▶ **Study material**
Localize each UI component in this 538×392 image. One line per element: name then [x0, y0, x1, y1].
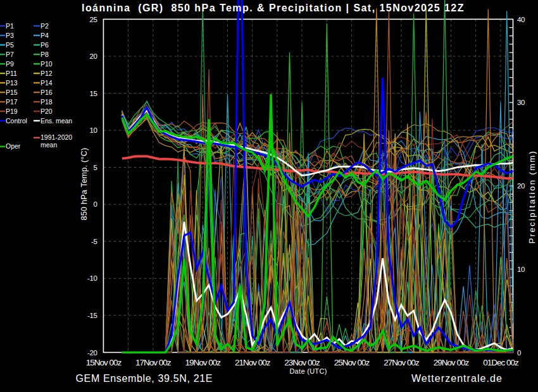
svg-text:-20: -20: [87, 349, 97, 357]
svg-text:20: 20: [517, 182, 525, 190]
svg-text:P17: P17: [6, 98, 18, 106]
svg-text:Wetterzentrale.de: Wetterzentrale.de: [411, 373, 503, 384]
svg-text:P6: P6: [41, 41, 49, 49]
svg-text:Control: Control: [6, 117, 27, 125]
svg-text:mean: mean: [41, 141, 57, 149]
svg-text:19Nov 00z: 19Nov 00z: [185, 358, 222, 367]
svg-text:P19: P19: [6, 107, 18, 115]
svg-text:P18: P18: [41, 98, 53, 106]
svg-text:P14: P14: [41, 79, 53, 87]
svg-text:30: 30: [517, 99, 525, 106]
svg-text:GEM Ensemble, 39.5N, 21E: GEM Ensemble, 39.5N, 21E: [76, 373, 213, 384]
svg-text:20: 20: [90, 52, 97, 60]
svg-text:1991-2020: 1991-2020: [41, 133, 72, 141]
svg-text:01Dec 00z: 01Dec 00z: [483, 358, 519, 367]
svg-text:P1: P1: [6, 22, 14, 30]
svg-text:17Nov 00z: 17Nov 00z: [135, 358, 172, 367]
svg-text:P15: P15: [6, 89, 18, 96]
svg-text:P10: P10: [41, 60, 53, 68]
svg-text:15: 15: [90, 90, 97, 97]
svg-text:0: 0: [94, 200, 97, 208]
svg-text:P8: P8: [41, 51, 49, 58]
svg-text:850 hPa Temp. (°C): 850 hPa Temp. (°C): [80, 147, 89, 220]
svg-text:0: 0: [517, 349, 521, 357]
svg-text:P3: P3: [6, 32, 14, 39]
svg-text:P9: P9: [6, 60, 14, 68]
svg-text:25: 25: [90, 16, 97, 23]
svg-text:40: 40: [517, 16, 525, 23]
svg-text:P7: P7: [6, 51, 14, 58]
svg-text:29Nov 00z: 29Nov 00z: [434, 358, 470, 367]
svg-text:-5: -5: [91, 238, 97, 245]
svg-text:21Nov 00z: 21Nov 00z: [235, 358, 271, 367]
svg-text:Ens. mean: Ens. mean: [41, 117, 72, 125]
svg-text:25Nov 00z: 25Nov 00z: [334, 358, 370, 367]
svg-text:15Nov 00z: 15Nov 00z: [86, 358, 122, 367]
svg-text:Precipitation (mm): Precipitation (mm): [527, 150, 537, 244]
svg-text:P16: P16: [41, 89, 53, 96]
svg-text:5: 5: [94, 164, 97, 171]
svg-text:10: 10: [90, 126, 97, 134]
svg-text:P11: P11: [6, 70, 17, 77]
svg-text:27Nov 00z: 27Nov 00z: [384, 358, 420, 367]
svg-text:10: 10: [517, 266, 525, 273]
svg-text:Date (UTC): Date (UTC): [289, 367, 327, 375]
svg-text:P20: P20: [41, 107, 53, 115]
svg-text:P5: P5: [6, 41, 14, 49]
svg-text:-15: -15: [87, 312, 97, 319]
svg-text:-10: -10: [87, 274, 97, 282]
svg-text:P2: P2: [41, 22, 49, 30]
svg-text:P13: P13: [6, 79, 18, 87]
svg-text:Oper: Oper: [6, 142, 21, 150]
svg-text:P4: P4: [41, 32, 49, 39]
svg-text:P12: P12: [41, 70, 53, 77]
svg-text:23Nov 00z: 23Nov 00z: [284, 358, 320, 367]
svg-text:Ioánnina (GR) 850 hPa Temp.: Ioánnina (GR) 850 hPa Temp. & Precipitat…: [82, 3, 465, 13]
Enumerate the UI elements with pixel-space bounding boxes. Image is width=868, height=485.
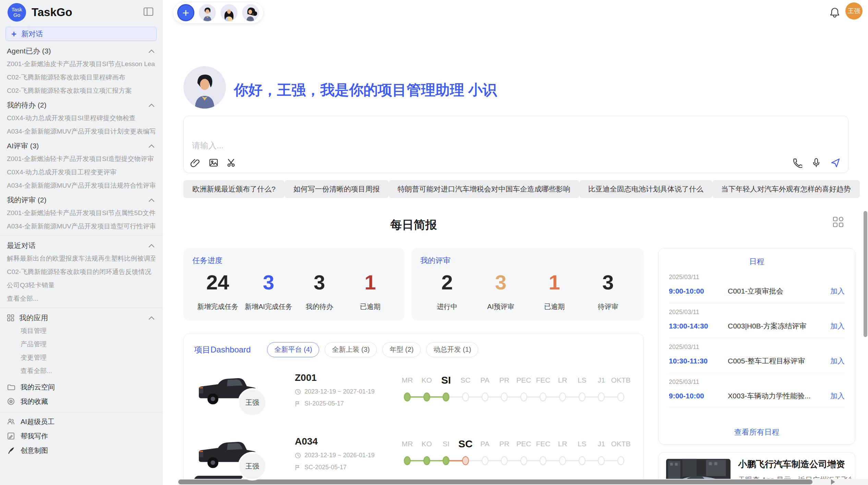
stat-review-overdue: 1 已逾期: [528, 271, 581, 311]
join-link[interactable]: 加入: [830, 391, 845, 401]
chevron-up-icon[interactable]: [148, 143, 155, 149]
join-link[interactable]: 加入: [830, 356, 845, 366]
milestone-label-si: SI: [443, 438, 449, 450]
app-item-project-mgmt[interactable]: 项目管理: [21, 326, 155, 335]
new-chat-button[interactable]: + 新对话: [5, 27, 157, 41]
suggestion-chip[interactable]: 比亚迪全固态电池计划具体说了什么: [579, 180, 712, 198]
milestone-dot-pa: [482, 393, 489, 401]
image-icon[interactable]: [208, 158, 219, 168]
chevron-up-icon[interactable]: [148, 315, 155, 321]
project-flag-text: SI-2025-05-17: [304, 400, 344, 407]
view-all-chats-link[interactable]: 查看全部...: [7, 294, 155, 303]
event-time: 9:00-10:00: [669, 392, 728, 400]
divider: [0, 308, 162, 308]
project-row[interactable]: 王强 Z001 2023-12-19 ~ 2027-01-19 SI-2025-…: [194, 369, 633, 421]
horizontal-scrollbar-thumb[interactable]: [178, 480, 812, 484]
recent-chat-item[interactable]: 解释最新出台的欧盟报废车法规再生塑料比例被调至15%...: [7, 254, 155, 263]
task-progress-card: 任务进度 24 新增完成任务 3 新增AI完成任务 3 我的待办 1 已逾期: [183, 248, 405, 321]
send-icon[interactable]: [830, 158, 841, 168]
app-item-change-mgmt[interactable]: 变更管理: [21, 353, 155, 362]
event-title: C003|H0B-方案冻结评审: [728, 321, 830, 331]
user-avatar[interactable]: 王强: [845, 2, 863, 20]
event-date: 2025/03/11: [669, 309, 845, 316]
section-my-todo[interactable]: 我的待办 (2): [7, 101, 155, 110]
help-write-label: 帮我写作: [21, 432, 48, 441]
milestone-dot-pr: [501, 456, 508, 465]
assistant-avatar-3[interactable]: [242, 4, 259, 21]
add-assistant-button[interactable]: +: [177, 4, 194, 21]
horizontal-scrollbar-track[interactable]: [178, 479, 868, 485]
layout-grid-icon[interactable]: [831, 215, 845, 229]
scissors-icon[interactable]: [226, 158, 237, 168]
join-link[interactable]: 加入: [830, 321, 845, 331]
assistant-avatar-1[interactable]: [199, 4, 216, 21]
section-my-apps[interactable]: 我的应用: [7, 313, 155, 322]
sidebar-item[interactable]: A034-全新新能源MUV产品开发项目计划变更表编写: [7, 127, 155, 136]
phone-icon[interactable]: [792, 158, 802, 168]
chevron-up-icon[interactable]: [148, 197, 155, 203]
sidebar-item[interactable]: C0X4-动力总成开发项目SI里程碑提交物检查: [7, 114, 155, 123]
milestone-label-mr: MR: [402, 438, 413, 450]
stat-label: 待评审: [581, 302, 635, 311]
milestone-dot-mr: [404, 456, 411, 465]
section-agent-done[interactable]: Agent已办 (3): [7, 47, 155, 55]
stat-overdue: 1 已逾期: [345, 271, 396, 311]
recent-chat-item[interactable]: 公司Q3轻卡销量: [7, 281, 155, 290]
project-code: A034: [295, 436, 398, 447]
sidebar-item-help-write[interactable]: 帮我写作: [5, 429, 157, 443]
scroll-right-arrow[interactable]: [831, 479, 835, 485]
microphone-icon[interactable]: [811, 158, 821, 168]
sidebar-item-cloud-space[interactable]: 我的云空间: [5, 380, 157, 394]
section-title: Agent已办 (3): [7, 47, 51, 55]
sidebar-item[interactable]: Z001-全新燃油轻卡产品开发项目SI节点属性5D文件评审: [7, 209, 155, 217]
filter-year-model[interactable]: 年型 (2): [382, 342, 421, 357]
suggestion-chip[interactable]: 特朗普可能对进口汽车增税会对中国车企造成哪些影响: [389, 180, 579, 198]
suggestion-chip[interactable]: 如何写一份清晰的项目周报: [285, 180, 389, 198]
sidebar-item[interactable]: A034-全新新能源MUV产品开发项目法规符合性评审: [7, 181, 155, 190]
filter-powertrain[interactable]: 动总开发 (1): [426, 342, 478, 357]
ai-employee-label: AI超级员工: [21, 417, 55, 426]
scroll-down-arrow[interactable]: [829, 464, 836, 469]
attachment-icon[interactable]: [191, 158, 201, 168]
section-my-review[interactable]: 我的评审 (2): [7, 196, 155, 204]
sidebar-item[interactable]: C0X4-动力总成开发项目工程变更评审: [7, 168, 155, 177]
app-screen: Task Go TaskGo + 新对话 Agent已办 (3) Z001-全新…: [0, 0, 868, 485]
sidebar-item[interactable]: Z001-全新燃油皮卡产品开发项目SI节点Lesson Learn报告: [7, 60, 155, 69]
flag-icon: [295, 464, 301, 471]
suggestion-chip[interactable]: 当下年轻人对汽车外观有怎样的喜好趋势: [712, 180, 860, 198]
app-item-product-mgmt[interactable]: 产品管理: [21, 340, 155, 349]
vertical-scrollbar[interactable]: [864, 211, 867, 337]
notification-bell-icon[interactable]: [829, 7, 840, 18]
sidebar-item-favorites[interactable]: 我的收藏: [5, 394, 157, 409]
section-title: AI评审 (3): [7, 141, 39, 150]
chevron-up-icon[interactable]: [148, 48, 155, 54]
logo-line1: Task: [12, 7, 22, 12]
recent-chat-item[interactable]: C02-飞腾新能源轻客改款项目的闭环通告反馈情况: [7, 268, 155, 276]
sidebar-item-ai-employee[interactable]: AI超级员工: [5, 414, 157, 429]
milestone-label-pr: PR: [499, 438, 509, 450]
view-all-apps-link[interactable]: 查看全部...: [21, 366, 155, 375]
suggestion-chip[interactable]: 欧洲新规最近颁布了什么?: [183, 180, 285, 198]
join-link[interactable]: 加入: [830, 286, 845, 296]
section-recent-chats[interactable]: 最近对话: [7, 241, 155, 250]
milestone-label-pa: PA: [480, 374, 489, 386]
chevron-up-icon[interactable]: [148, 102, 155, 108]
sidebar-item-creative-draw[interactable]: 创意制图: [5, 443, 157, 458]
sidebar-item[interactable]: Z001-全新燃油轻卡产品开发项目SI造型提交物评审: [7, 154, 155, 163]
schedule-event: 2025/03/11 10:30-11:30 C005-整车工程目标评审 加入: [669, 338, 845, 373]
stat-label: AI预评审: [474, 302, 528, 311]
sidebar-item[interactable]: C02-飞腾新能源轻客改款项目立项汇报方案: [7, 86, 155, 95]
sidebar-item[interactable]: A034-全新新能源MUV产品开发项目造型可行性评审: [7, 222, 155, 231]
milestone-label-fec: FEC: [536, 438, 550, 450]
sidebar-item[interactable]: C02-飞腾新能源轻客改款项目里程碑画布: [7, 73, 155, 82]
input-placeholder: 请输入...: [192, 140, 224, 151]
chat-input-box[interactable]: 请输入...: [183, 116, 848, 173]
chevron-up-icon[interactable]: [148, 243, 155, 248]
filter-new-platform[interactable]: 全新平台 (4): [267, 342, 319, 357]
section-ai-review[interactable]: AI评审 (3): [7, 141, 155, 150]
view-all-schedule-link[interactable]: 查看所有日程: [669, 422, 845, 437]
sidebar-collapse-icon[interactable]: [143, 7, 154, 16]
assistant-avatar-2[interactable]: [220, 4, 238, 21]
project-row[interactable]: 王强 A034 2023-12-19 ~ 2026-01-19 SC-2025-…: [194, 433, 633, 485]
filter-new-body[interactable]: 全新上装 (3): [325, 342, 377, 357]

▶ **Your instructions**
Report every line of the material above in which "write" appears.

▶ **Final answer**
help-write-label: 帮我写作: [21, 432, 48, 441]
sidebar-item-help-write[interactable]: 帮我写作: [5, 429, 157, 443]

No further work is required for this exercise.